The cultural basis for much of this sense imagery has since disappeared. In fact, we can be hard-pressed to find a robust sniff-factor in our religious experience, so that metaphors of smell make little impression when they don’t sound ill-advised or downright gross.

This correlates with a wider cultural experience of smell in a post-industrial, consumer-driven society where we are perhaps more sensitive to scents, fragrances and so on, but also more abstracted from what you might pedantically call the semantics of smell. In the U.S., the custom of bathing daily already puts us in a different olfactory dimension from, say, our pioneer ancestors, let alone the early Christians. But we don’t stop at the purely negative, odor-neutralization stage. We also spice things up with perfumes, colognes, body sprays, air fresheners, scented candles, and so on. Advances in what I imagine is called scent-technology have helped to insulate us from the smells of our immediate surroundings. We can create what Yankee Candle rather astonishingly calls “

” through custom “Fragrance Layers” and “Fragrance Mixology.” Somehow I find the pizza- or hotdog-scented t-shirts from Skymall more appealing than candles wafting the silky scents of “Soft Blanket” or “Strawberry Buttercream.”

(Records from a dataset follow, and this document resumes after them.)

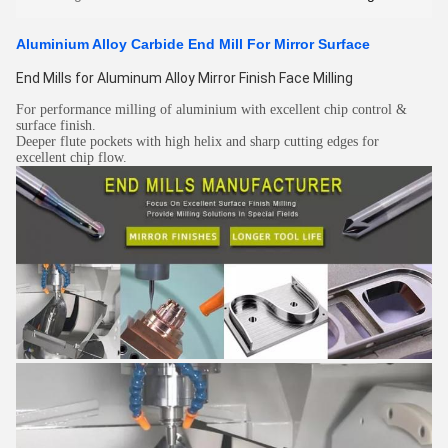
Aluminium Alloy Carbide End Mill For Mirror Surface
End Mills for Aluminum Alloy Mirror Finish Face Milling
For performance milling of aluminium with excellent chip control &
surface finish.
Deeper flute pockets with high helix and sharp cutting edges for
excellent chip flow.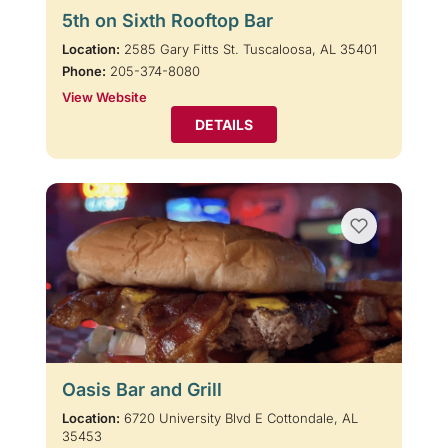
5th on Sixth Rooftop Bar
Location:
2585 Gary Fitts St. Tuscaloosa, AL 35401
Phone:
205-374-8080
View Website
DETAILS
Oasis Bar and Grill
Location:
6720 University Blvd E Cottondale, AL
35453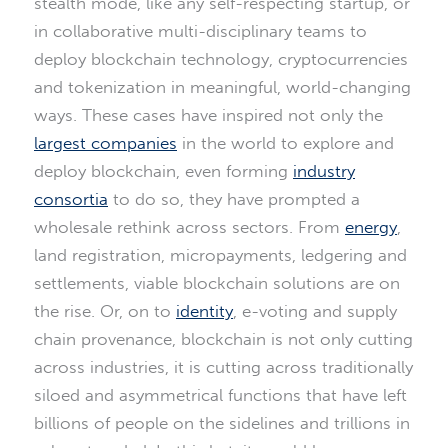
stealth mode, like any self-respecting startup, or
in collaborative multi-disciplinary teams to
deploy blockchain technology, cryptocurrencies
and tokenization in meaningful, world-changing
ways. These cases have inspired not only the
largest companies
in the world to explore and
deploy blockchain, even forming
industry
consortia
to do so, they have prompted a
wholesale rethink across sectors. From
energy
,
land registration, micropayments, ledgering and
settlements, viable blockchain solutions are on
the rise. Or, on to
identity
, e-voting and supply
chain provenance, blockchain is not only cutting
across industries, it is cutting across traditionally
siloed and asymmetrical functions that have left
billions of people on the sidelines and trillions in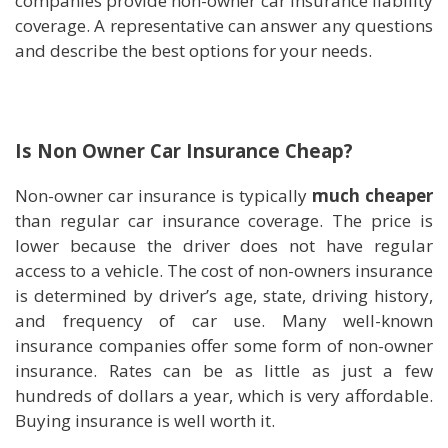
companies provide non-owner car insurance liability
coverage. A representative can answer any questions
and describe the best options for your needs.
Is Non Owner Car Insurance Cheap?
Non-owner car insurance is typically
much cheaper
than regular car insurance coverage. The price is
lower because the driver does not have regular
access to a vehicle. The cost of non-owners insurance
is determined by driver’s age, state, driving history,
and frequency of car use. Many well-known
insurance companies offer some form of non-owner
insurance. Rates can be as little as just a few
hundreds of dollars a year, which is very affordable.
Buying insurance is well worth it.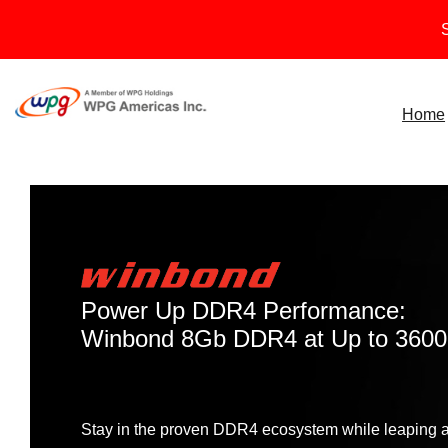
Skip
S
to
content
Home
Power Up DDR4 Performance:
Winbond 8Gb DDR4 at Up to 360
Stay in the proven DDR4 ecosystem while leaping ah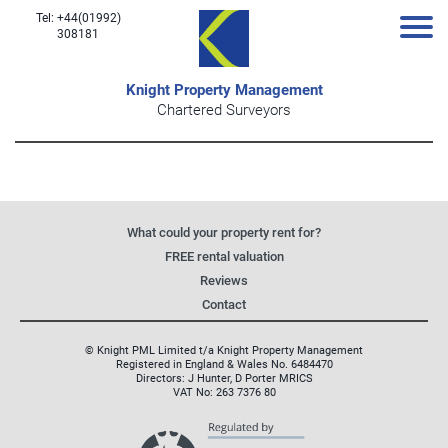
Tel: +44(01992)
308181
Knight Property Management
Chartered Surveyors
What could your property rent for?
FREE rental valuation
Reviews
Contact
© Knight PML Limited t/a Knight Property Management
Registered in England & Wales No. 6484470
Directors: J Hunter, D Porter MRICS
VAT No: 263 7376 80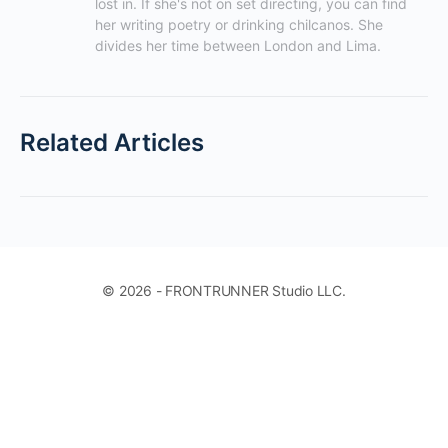
lost in. If she's not on set directing, you can find 
her writing poetry or drinking chilcanos. She 
divides her time between London and Lima.
Related Articles
© 2026 - FRONTRUNNER Studio LLC.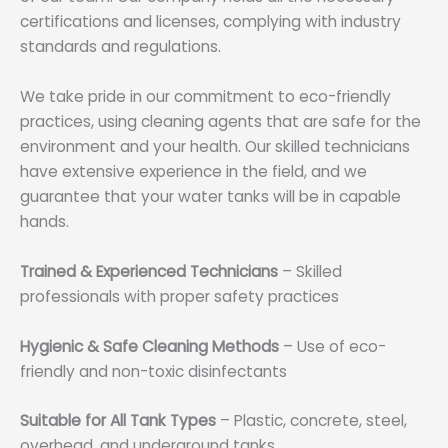
certifications and licenses, complying with industry
standards and regulations.
We take pride in our commitment to eco-friendly
practices, using cleaning agents that are safe for the
environment and your health. Our skilled technicians
have extensive experience in the field, and we
guarantee that your water tanks will be in capable
hands.
Trained & Experienced Technicians
– Skilled
professionals with proper safety practices
Hygienic & Safe Cleaning Methods
– Use of eco-
friendly and non-toxic disinfectants
Suitable for All Tank Types
– Plastic, concrete, steel,
overhead, and underground tanks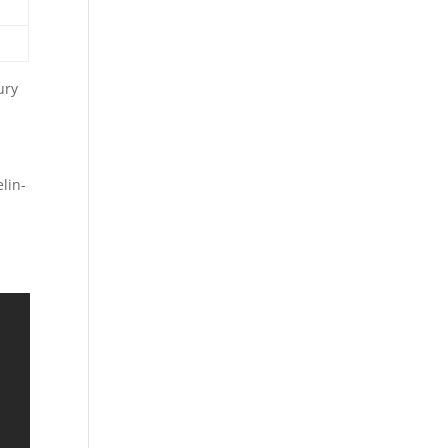
ury
lin-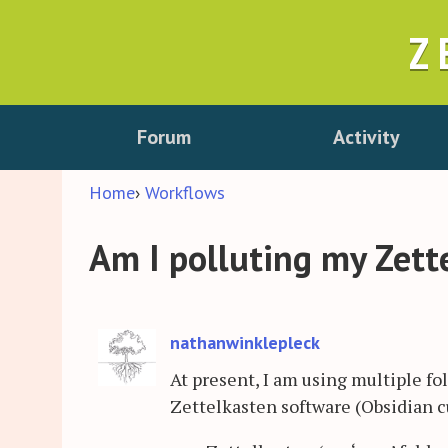
Z
Forum
Activity
Home
›
Workflows
Am I polluting my Zett
nathanwinklepleck
At present, I am using multiple fo
Zettelkasten software (Obsidian cu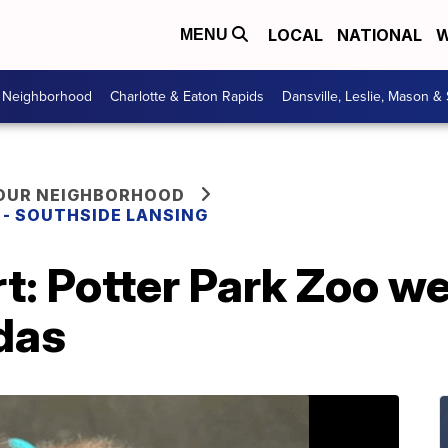
LOCAL
NATIONAL
W
MENU
r Neighborhood
Charlotte & Eaton Rapids
Dansville, Leslie, Mason &
YOUR NEIGHBORHOOD
E - SOUTHSIDE LANSING
rt: Potter Park Zoo 
das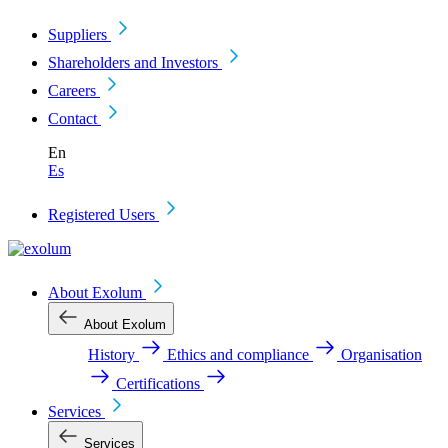
Suppliers
Shareholders and Investors
Careers
Contact
En
Es
Registered Users
About Exolum
About Exolum
History
Ethics and compliance
Organisation
Certifications
Services
Services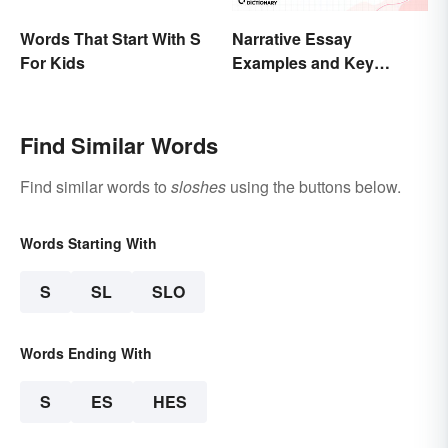
Words That Start With S
Narrative Essay
For Kids
Examples and Key
Elements
Find Similar Words
Find similar words to
sloshes
using the buttons below.
Words Starting With
S
SL
SLO
Words Ending With
S
ES
HES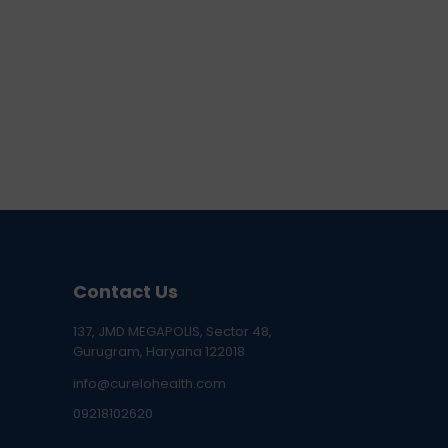
Contact Us
137, JMD MEGAPOLIS, Sector 48,
Gurugram, Haryana 122018
info@curelohealth.com
09218102620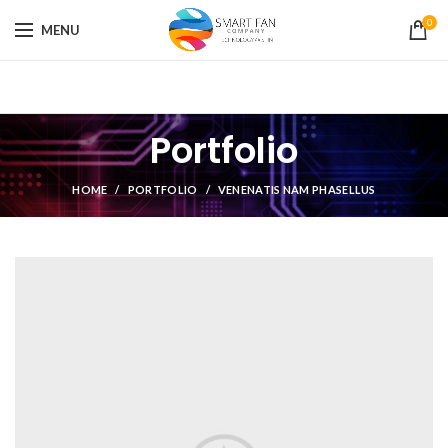
0
MENU
Portfolio
HOME
PORTFOLIO
VENENATIS NAM PHASELLUS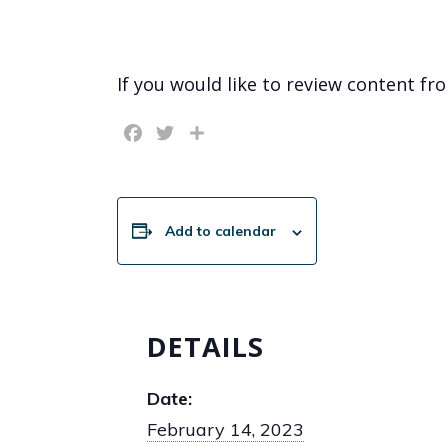
If you would like to review content fr
Facebook
Twitter
Share
Add to calendar
DETAILS
Date:
February 14, 2023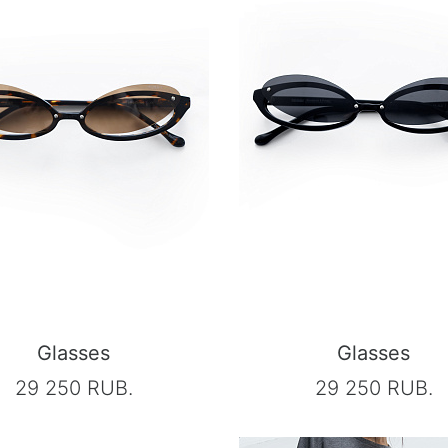
Glasses
Glasses
29 250 RUB.
29 250 RUB.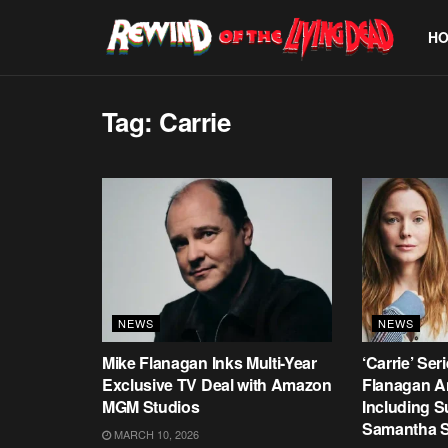
H
Tag:
Carrie
NEWS
NEWS
Mike Flanagan Inks Multi-Year
‘Carrie’ Ser
Exclusive TV Deal with Amazon
Flanagan A
MGM Studios
Including 
Samantha S
MARCH 10, 2026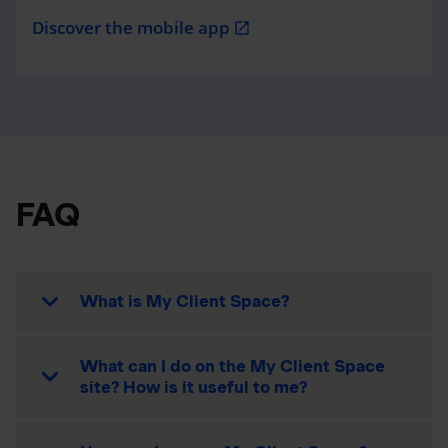
Discover the mobile app
open_in_new
FAQ
What is My Client Space?
What can I do on the My Client Space
site? How is it useful to me?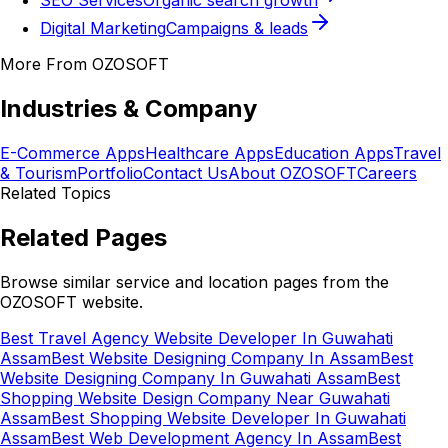
SEO Services
Organic search growth
Digital Marketing
Campaigns & leads
More From OZOSOFT
Industries & Company
E-Commerce Apps
Healthcare Apps
Education Apps
Travel
& Tourism
Portfolio
Contact Us
About OZOSOFT
Careers
Related Topics
Related Pages
Browse similar service and location pages from the
OZOSOFT website.
Best Travel Agency Website Developer In Guwahati
Assam
Best Website Designing Company In Assam
Best
Website Designing Company In Guwahati Assam
Best
Shopping Website Design Company Near Guwahati
Assam
Best Shopping Website Developer In Guwahati
Assam
Best Web Development Agency In Assam
Best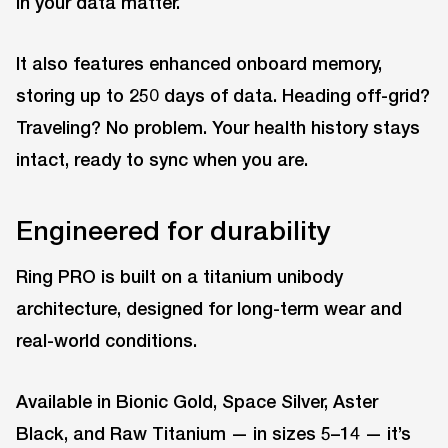
in your data matter.
It also features enhanced onboard memory,
storing up to 250 days of data. Heading off-grid?
Traveling? No problem. Your health history stays
intact, ready to sync when you are.
Engineered for durability
Ring PRO is built on a titanium unibody
architecture, designed for long-term wear and
real-world conditions.
Available in Bionic Gold, Space Silver, Aster
Black, and Raw Titanium — in sizes 5–14 — it’s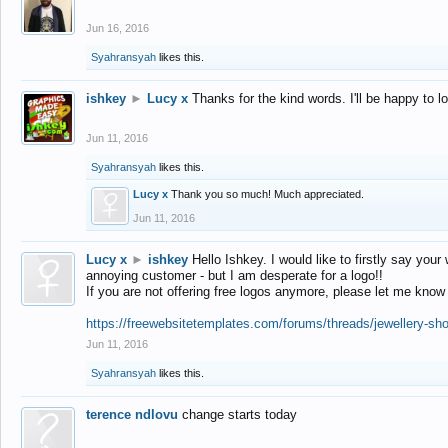
Jun 16, 2016
Syahransyah
likes this.
ishkey
►
Lucy x
Thanks for the kind words. I'll be happy to 
Jun 11, 2016
Syahransyah
likes this.
Lucy x
Thank you so much! Much appreciated.
Jun 11, 2016
Lucy x
►
ishkey
Hello Ishkey. I would like to firstly say your
annoying customer - but I am desperate for a logo!!
If you are not offering free logos anymore, please let me know
https://freewebsitetemplates.com/forums/threads/jewellery-sh
Jun 11, 2016
Syahransyah
likes this.
terence ndlovu
change starts today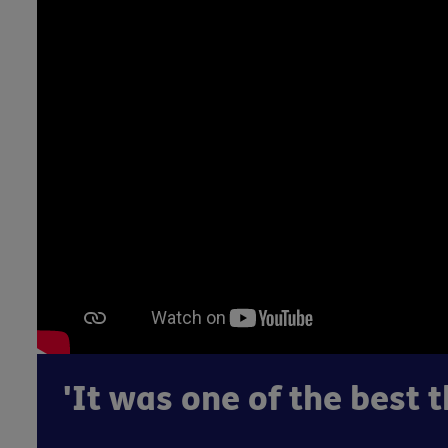
'It was one of the best t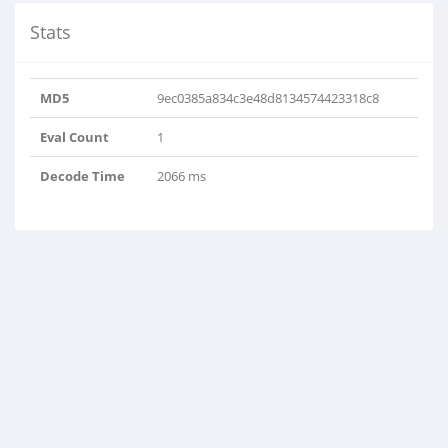
Stats
MD5
9ec0385a834c3e48d8134574423318c8
Eval Count
1
Decode Time
2066 ms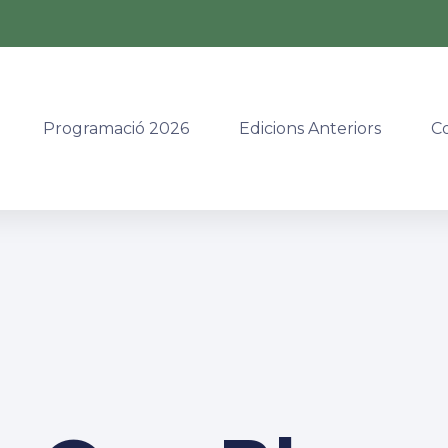
Programació 2026
Edicions Anteriors
C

All this can disconnect us from the “givenness” and native meaning of smells. It can disorient us by severing the imaginative connection between the effect (smell of bread baking) and the source (bread? candle? Air Wick?). Too often scents and fragrances are manipulated to mask rather than reveal—Plato’s complaint about cosmetics in the Gorgias. Few people are going to attempt to quench their thirst with their “On Tap” candle (“The cool, golden aroma of a freshly poured draft beer”), but precisely by their success and similitude, these sorts of olfactory experience tamper with the attractions and associations established by smell.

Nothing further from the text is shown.